Muscat: The US travel ban has hit many expatriate residents in Oman following the executive order banning entry to citizens of seven Muslim-majority countries.

Mohammad Ahmad, a Sudanese resident of Oman was supposed to meet his family in the US next month but his plans were quickly dashed after the US embassy stopped issuing visit visas following the executive order.

Ahmad has been working in Oman for the past 10 years and used to visit his Ohio-based family, who are permanent residents, every year without any obstacles.

“I hope the ban will be lifted, I would like to spend the holidays with them,” he said.

Murtada Hussain, an Iraqi national, said that he was shocked with the executive order, describing it as “racist”.

Now he is unable to attend his son’s university graduation next week.

“My wife and I have been waiting for this moment, but now everything has fallen apart,” he told Gulf News.

The US embassy in Muscat has issued a standard advisory that any citizen of the seven banned countries will not be given a visa appointment.

“If you are a national, or dual national, of one of these countries, please do not schedule a visa appointment or pay any visa fees at this time as you will not be able to proceed with your visa interview,” the statement reads.

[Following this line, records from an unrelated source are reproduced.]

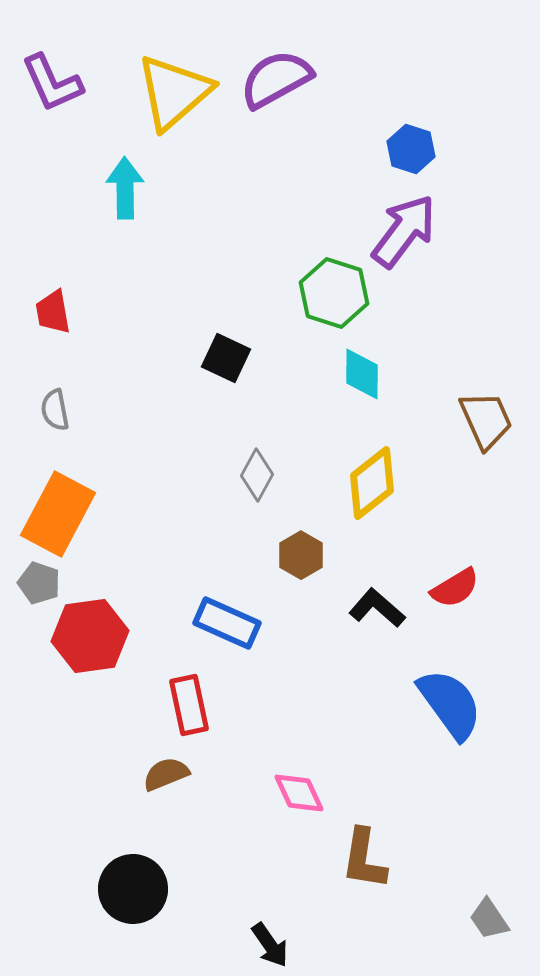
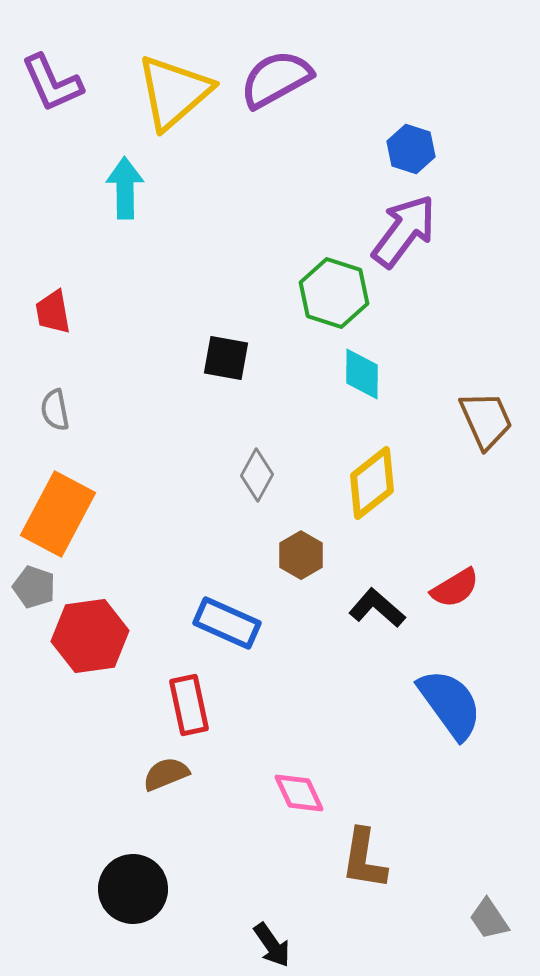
black square: rotated 15 degrees counterclockwise
gray pentagon: moved 5 px left, 4 px down
black arrow: moved 2 px right
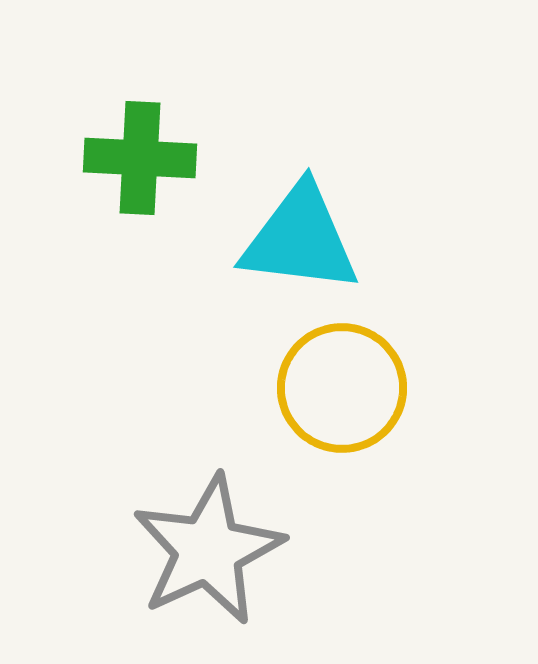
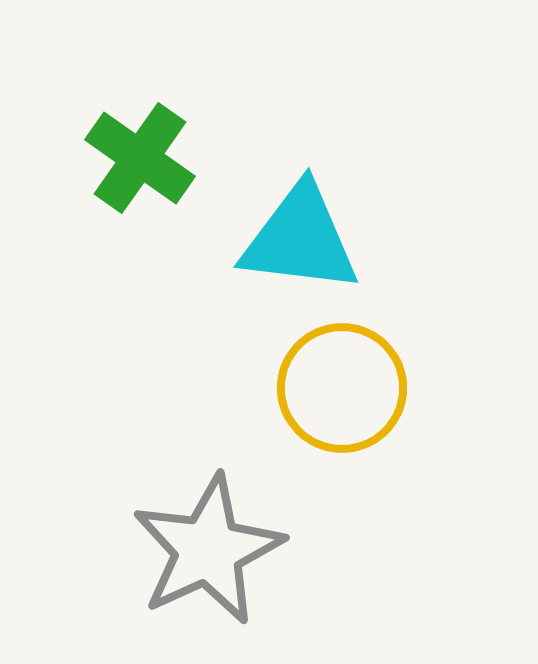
green cross: rotated 32 degrees clockwise
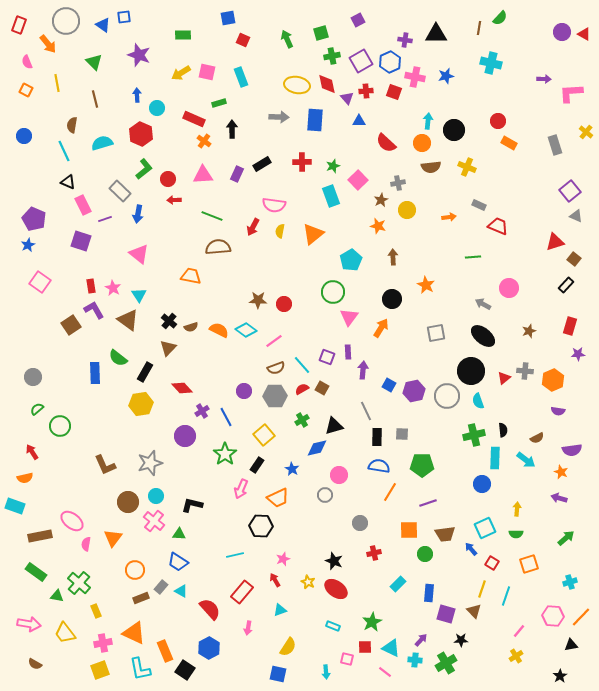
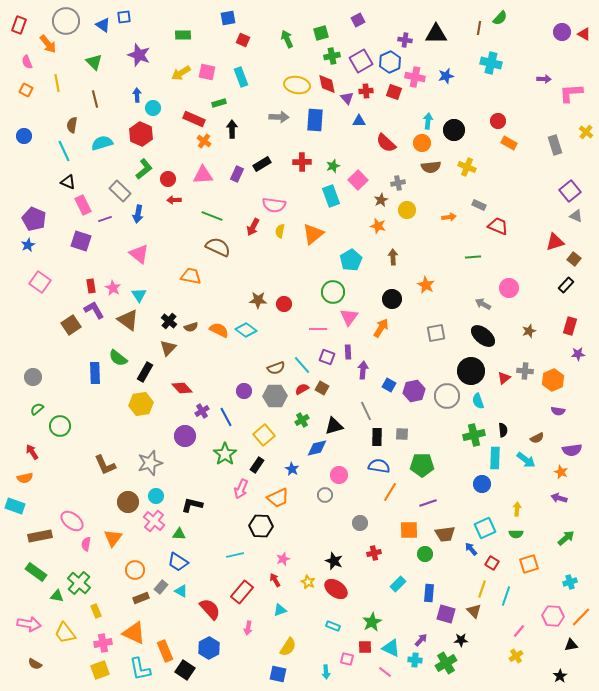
cyan circle at (157, 108): moved 4 px left
brown semicircle at (218, 247): rotated 30 degrees clockwise
pink line at (274, 341): moved 44 px right, 12 px up; rotated 36 degrees clockwise
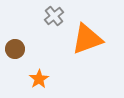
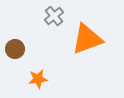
orange star: moved 1 px left; rotated 24 degrees clockwise
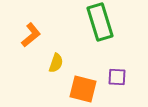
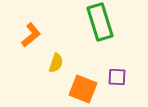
orange square: rotated 8 degrees clockwise
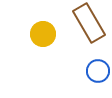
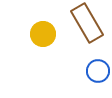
brown rectangle: moved 2 px left
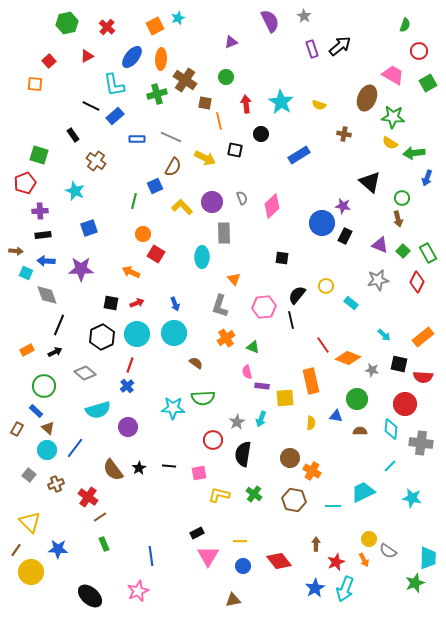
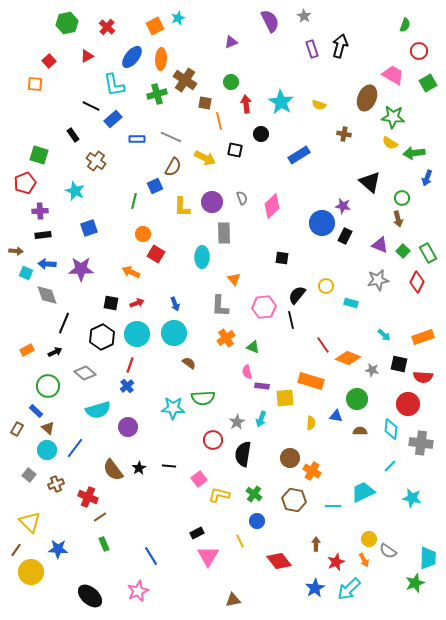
black arrow at (340, 46): rotated 35 degrees counterclockwise
green circle at (226, 77): moved 5 px right, 5 px down
blue rectangle at (115, 116): moved 2 px left, 3 px down
yellow L-shape at (182, 207): rotated 135 degrees counterclockwise
blue arrow at (46, 261): moved 1 px right, 3 px down
cyan rectangle at (351, 303): rotated 24 degrees counterclockwise
gray L-shape at (220, 306): rotated 15 degrees counterclockwise
black line at (59, 325): moved 5 px right, 2 px up
orange rectangle at (423, 337): rotated 20 degrees clockwise
brown semicircle at (196, 363): moved 7 px left
orange rectangle at (311, 381): rotated 60 degrees counterclockwise
green circle at (44, 386): moved 4 px right
red circle at (405, 404): moved 3 px right
pink square at (199, 473): moved 6 px down; rotated 28 degrees counterclockwise
red cross at (88, 497): rotated 12 degrees counterclockwise
yellow line at (240, 541): rotated 64 degrees clockwise
blue line at (151, 556): rotated 24 degrees counterclockwise
blue circle at (243, 566): moved 14 px right, 45 px up
cyan arrow at (345, 589): moved 4 px right; rotated 25 degrees clockwise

The statement added that travel for official governmental purposes, related to official business at or on behalf of designated international organisations, on behalf of the North Atlantic Treaty Organisation, or by certain officials is not subject to suspension.

Some airlines have also been rerouting and refunding passengers of those countries who can no longer fly to the US.

Qatar Airways, Emirates Airways and Turkish Airways have advised passengers from banned countries that they need to have either a permanent resident card (Green card) or diplomatic visa to travel.

The 90-day travel ban applies to citizens of Iraq, Libya, Iran, Somalia, Syria, Sudan and Yemen.